Two senior Catholic Church leaders in the United States issued separate calls on Monday for an apology from U.S. President Donald Trump, after Trump shared a video meme using a racist trope to depict former U.S. President Barack Obama and former First Lady Michelle Obama.

Cardinal Blase Cupich of Chicago and Archbishop Edward Weisenburger of Detroit each issued a statement on Monday calling on Trump to apologize and clarify, calling the harm done by his action real and saying his explanations for his behavior are inadequate.

“Our shock is real,” said Cupich. “So is our outrage. Nothing less than an unequivocal apology – to the nation and to the persons demeaned – is acceptable.

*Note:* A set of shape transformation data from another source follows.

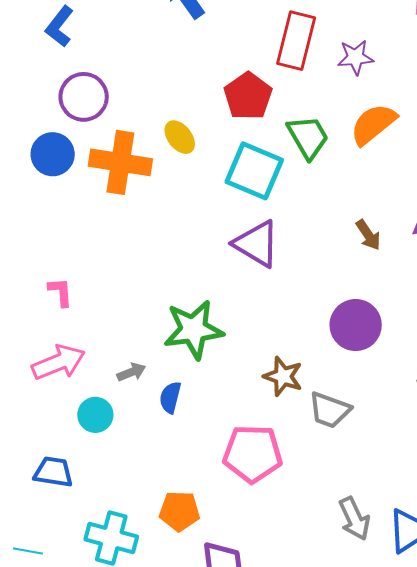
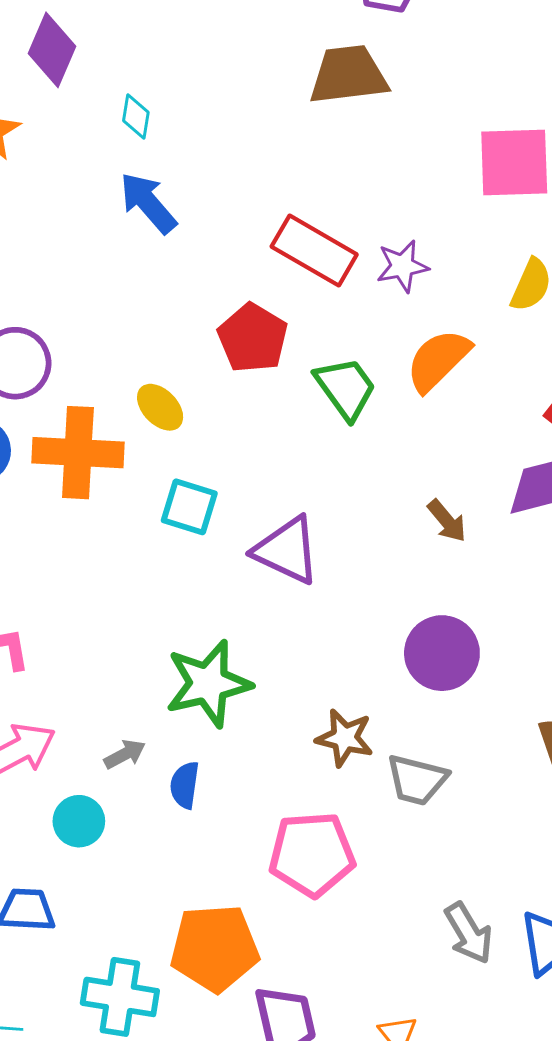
red rectangle: (296, 41) -> (314, 251), turned -68
cyan square: (254, 171) -> (189, 507), moved, size x0.7
orange pentagon: (179, 511) -> (215, 948), size x1.5

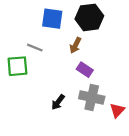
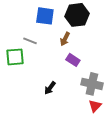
gray cross: (92, 98) -> (92, 84), moved
red triangle: (117, 110) -> (95, 106), moved

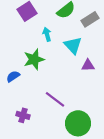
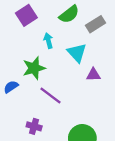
purple line: (55, 99) -> (50, 96), moved
purple cross: (23, 115) -> (34, 126), moved

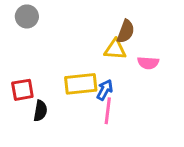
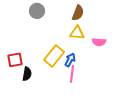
gray circle: (27, 16) -> (37, 11), moved
brown semicircle: (126, 31) -> (78, 13), moved
yellow rectangle: (81, 84) -> (54, 56), turned -45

And it must come immediately.”

“I join my voice to the many calling for a public apology with full acceptance of responsibility,” Weisenburger wrote, “and I also bristle at claims from the White House that the rage many of us feel is ‘fake’.”

The offensive meme, an animated depiction of apes with the Obamas’ faces superimposed, was the tail part of a longer video rehearsing long-debunked claims the 2020 presidential election had been stolen.

Trump reposted the offensive video to his Truth Social platform from his own account, shortly before midnight on February 5.

The post drew the ire of politicians across the spectrum of opinion, but the White House initially defended it and the post remained on the site for some 12 hours before it was deleted.

White House press secretary Karoline Leavitt described the video as coming “from an internet meme video depicting President Trump as the King of the Jungle and Democrats as characters from The Lion King.”

“Please stop the fake outrage and report on something today that actually matters to the American public,” Leavitt said.

Neither reporters nor politicians nor the American public were content to let the matter rest, however, and by Friday afternoon the White House was telling press outlets including ABC News that a “staffer” who “erroneously made the post” was to blame.

“I guess during the end of it, there was some kind of picture people don’t like,” Trump said on Friday when pressed by reporters, “I wouldn’t like it either,” Trump also said, adding that he “didn’t see it.”

“I just, I looked at the first part,” Trump said, “and it was really about voter fraud.”

“I gave it to the people,” i.e. staff, Trump said, “generally they’d look at the whole thing, but I guess somebody didn’t, and we posted it – and we took it down – but that was a voter fraud that nobody talks about,” Trump said.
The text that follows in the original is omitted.